Below is an excerpt from our whitepaper “MongoDB Management and Automation with ClusterControl” which can be downloaded for free.
Considerations for Administering MongoDB
Built-in Redundancy
A key feature of MongoDB is its built-in redundancy, in the form of Replication. If you have two or more data nodes, they can be configured as a replica set, in which all data written to the Primary node, is replicated in near real time to the secondary nodes,
ensuring multiple copies of the data. In the case of Primary failover, the remaining nodes in the replica set conduct an election and promote the winner to be Primary, a process that typically takes 2-3 seconds, and writes to the replica set can resume. MongoDB also uses a journal for faster, safer writes to the server or replica set, and also employs a “write concern” method through which the level of write redundancy is
configured.
To manually deploy a replica set, the high-level steps are as follows:
- Allocate a single physical or virtual host for each database node, and install the MongoDB command line client on your desktop. For a redundant replica set configuration, a minimum of three nodes are required, at least two of which will be data nodes. One node in the replica set may be configured as an arbiter: this is a mongod process configured only to make up a quorum by providing a vote in the election of a Primary when required. Data is not replicated to arbiter processes.

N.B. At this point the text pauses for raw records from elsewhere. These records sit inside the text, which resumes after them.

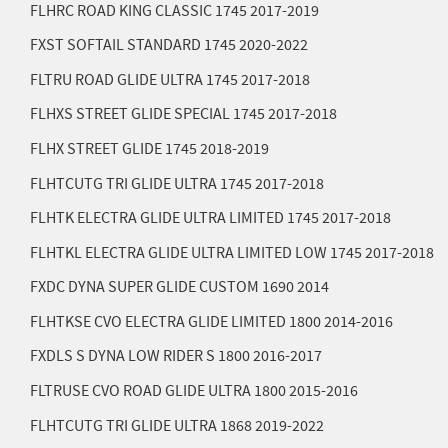
FLHRC ROAD KING CLASSIC 1745
2017-2019
FXST SOFTAIL STANDARD 1745
2020-2022
FLTRU ROAD GLIDE ULTRA 1745
2017-2018
FLHXS STREET GLIDE SPECIAL 1745
2017-2018
FLHX STREET GLIDE 1745
2018-2019
FLHTCUTG TRI GLIDE ULTRA 1745
2017-2018
FLHTK ELECTRA GLIDE ULTRA LIMITED 1745
2017-2018
FLHTKL ELECTRA GLIDE ULTRA LIMITED LOW 1745
2017-2018
FXDC DYNA SUPER GLIDE CUSTOM 1690
2014
FLHTKSE CVO ELECTRA GLIDE LIMITED 1800
2014-2016
FXDLS S DYNA LOW RIDER S 1800
2016-2017
FLTRUSE CVO ROAD GLIDE ULTRA 1800
2015-2016
FLHTCUTG TRI GLIDE ULTRA 1868
2019-2022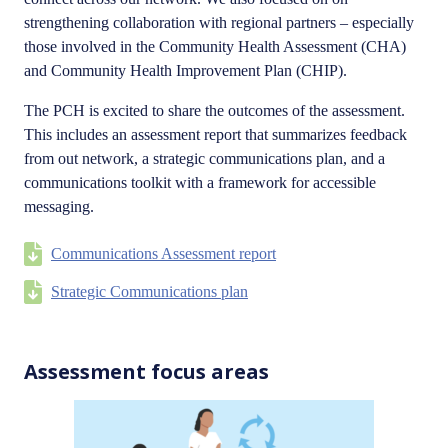
strengthening collaboration with regional partners – especially
those involved in the Community Health Assessment (CHA)
and Community Health Improvement Plan (CHIP).
The PCH is excited to share the outcomes of the assessment.
This includes an assessment report that summarizes feedback
from out network, a strategic communications plan, and a
communications toolkit with a framework for accessible
messaging.
Communications Assessment report
Strategic Communications plan
Assessment focus areas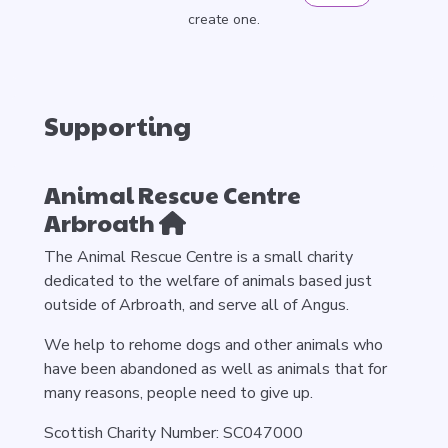
create one.
Supporting
Animal Rescue Centre
Arbroath
The Animal Rescue Centre is a small charity
dedicated to the welfare of animals based just
outside of Arbroath, and serve all of Angus.
We help to rehome dogs and other animals who
have been abandoned as well as animals that for
many reasons, people need to give up.
Scottish Charity Number: SC047000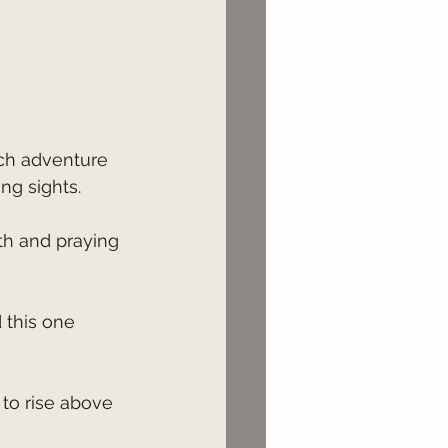
ng sights.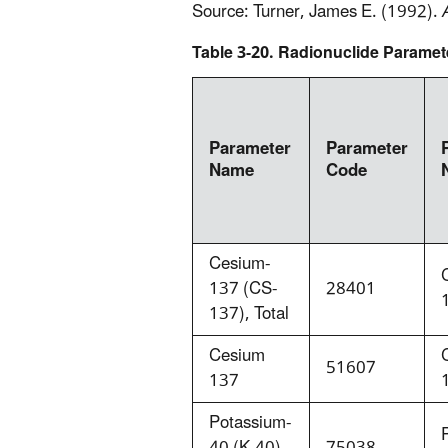
Source: Turner, James E. (1992).
Table 3-20. Radionuclide Paramet
Parameter
Parameter
Name
Code
Cesium-
137 (CS-
28401
137), Total
Cesium
51607
137
Potassium-
40 (K-40),
75038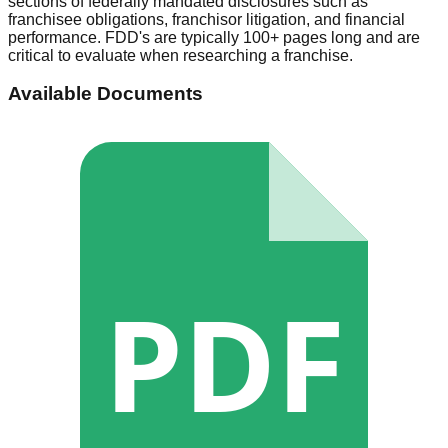
sections of federally mandated disclosures such as
franchisee obligations, franchisor litigation, and financial
performance. FDD's are typically 100+ pages long and are
critical to evaluate when researching a franchise.
Available Documents
PDF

- Install MongoDB on each node. Some Linux distributions include MongoDB Community Edition, but be aware that these may not include the latest versions. MongoDB Enterprise is available only by download from MongoDB’s website. Similar functionality to MongoDB Enterprise is also available via Percona Server for MongoDB, a drop-in replacement for MongoDB Enterprise or Community Edition.
- Configure the individual mongod.conf configuration files for your replica set, using the “replication parameter”. If you will use a key file for security, configure this now also. Note that using key file security also enables role-based authentication, so you will also need to add users and roles to use the servers. Restart the mongod process on each server.

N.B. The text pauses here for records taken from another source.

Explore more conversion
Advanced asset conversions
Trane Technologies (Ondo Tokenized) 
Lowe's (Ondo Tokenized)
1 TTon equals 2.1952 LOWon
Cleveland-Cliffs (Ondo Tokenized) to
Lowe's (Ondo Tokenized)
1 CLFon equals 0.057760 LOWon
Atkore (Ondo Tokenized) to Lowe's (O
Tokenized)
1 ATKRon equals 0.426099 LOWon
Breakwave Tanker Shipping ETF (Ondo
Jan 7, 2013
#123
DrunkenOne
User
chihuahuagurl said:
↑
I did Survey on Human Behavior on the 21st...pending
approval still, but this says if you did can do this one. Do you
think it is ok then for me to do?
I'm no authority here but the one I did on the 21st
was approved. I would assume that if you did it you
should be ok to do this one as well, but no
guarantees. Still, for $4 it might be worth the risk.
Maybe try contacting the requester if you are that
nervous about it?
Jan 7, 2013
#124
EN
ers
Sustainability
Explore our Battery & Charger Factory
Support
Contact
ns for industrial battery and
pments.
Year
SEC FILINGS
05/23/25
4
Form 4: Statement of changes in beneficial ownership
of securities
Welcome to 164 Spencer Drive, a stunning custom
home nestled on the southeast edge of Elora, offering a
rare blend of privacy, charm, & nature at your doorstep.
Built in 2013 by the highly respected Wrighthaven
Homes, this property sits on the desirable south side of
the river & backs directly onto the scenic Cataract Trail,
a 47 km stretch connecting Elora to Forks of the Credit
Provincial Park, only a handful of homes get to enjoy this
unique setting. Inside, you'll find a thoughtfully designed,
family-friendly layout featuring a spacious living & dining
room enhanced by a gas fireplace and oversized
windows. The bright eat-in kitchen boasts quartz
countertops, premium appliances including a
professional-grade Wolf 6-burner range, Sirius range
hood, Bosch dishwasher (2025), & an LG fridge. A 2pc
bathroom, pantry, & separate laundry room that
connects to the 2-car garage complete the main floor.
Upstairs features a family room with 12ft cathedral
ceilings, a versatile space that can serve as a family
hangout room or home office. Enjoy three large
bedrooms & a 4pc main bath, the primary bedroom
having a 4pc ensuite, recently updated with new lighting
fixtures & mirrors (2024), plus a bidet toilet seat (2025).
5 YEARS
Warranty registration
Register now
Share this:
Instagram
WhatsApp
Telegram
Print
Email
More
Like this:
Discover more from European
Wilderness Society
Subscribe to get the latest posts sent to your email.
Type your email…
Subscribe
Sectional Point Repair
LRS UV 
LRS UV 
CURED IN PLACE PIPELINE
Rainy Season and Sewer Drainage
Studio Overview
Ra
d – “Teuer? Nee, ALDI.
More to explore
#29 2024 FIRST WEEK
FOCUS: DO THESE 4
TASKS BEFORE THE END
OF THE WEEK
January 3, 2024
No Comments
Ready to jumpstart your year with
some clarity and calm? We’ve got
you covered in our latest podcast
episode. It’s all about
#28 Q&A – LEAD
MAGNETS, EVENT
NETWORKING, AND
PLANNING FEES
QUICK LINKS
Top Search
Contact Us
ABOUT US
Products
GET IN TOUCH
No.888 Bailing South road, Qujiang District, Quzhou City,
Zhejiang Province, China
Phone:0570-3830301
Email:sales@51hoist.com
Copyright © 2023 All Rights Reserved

- Ensure connectivity between nodes. You must ensure that MongoDB replica set nodes can communicate with each other on port 27017, and also that your client(s) can connect to each of the replica set nodes on the same port.
- Using the MongoDB command line client, connect to one of the servers, and run rs.initiate() to initialise your replica set, followed by rs.add() for each additional node. rs.conf() can be used to view the configuration.
While these steps are not as complex as deploying and configuring a MongoDB sharded cluster, or sharding a relational database, they can be onerous and prone to error, especially in larger environments.
Scalability
MongoDB is frequently referred to as “web scale” database software, due to its capacity for scaling horizontally. Like relational databases, it is possible to scale MongoDB vertically, simply by upgrading the physical host on which is resides with more CPU cores, more RAM, faster disks, or even increased bus speed. Vertical scaling has its limits however, both in terms of cost-benefit ratio and diminishing returns, and of technical limitation. To address this, MongoDB has an “auto-sharding” feature, that allows databases to be split across many hosts (or replica sets, for redundancy). While sharding is also possible on relational platforms, unless designed for at database inception, this requires major schema and application redesign, as well as client application redesign, making this a tedious, time-consuming, and error-prone process.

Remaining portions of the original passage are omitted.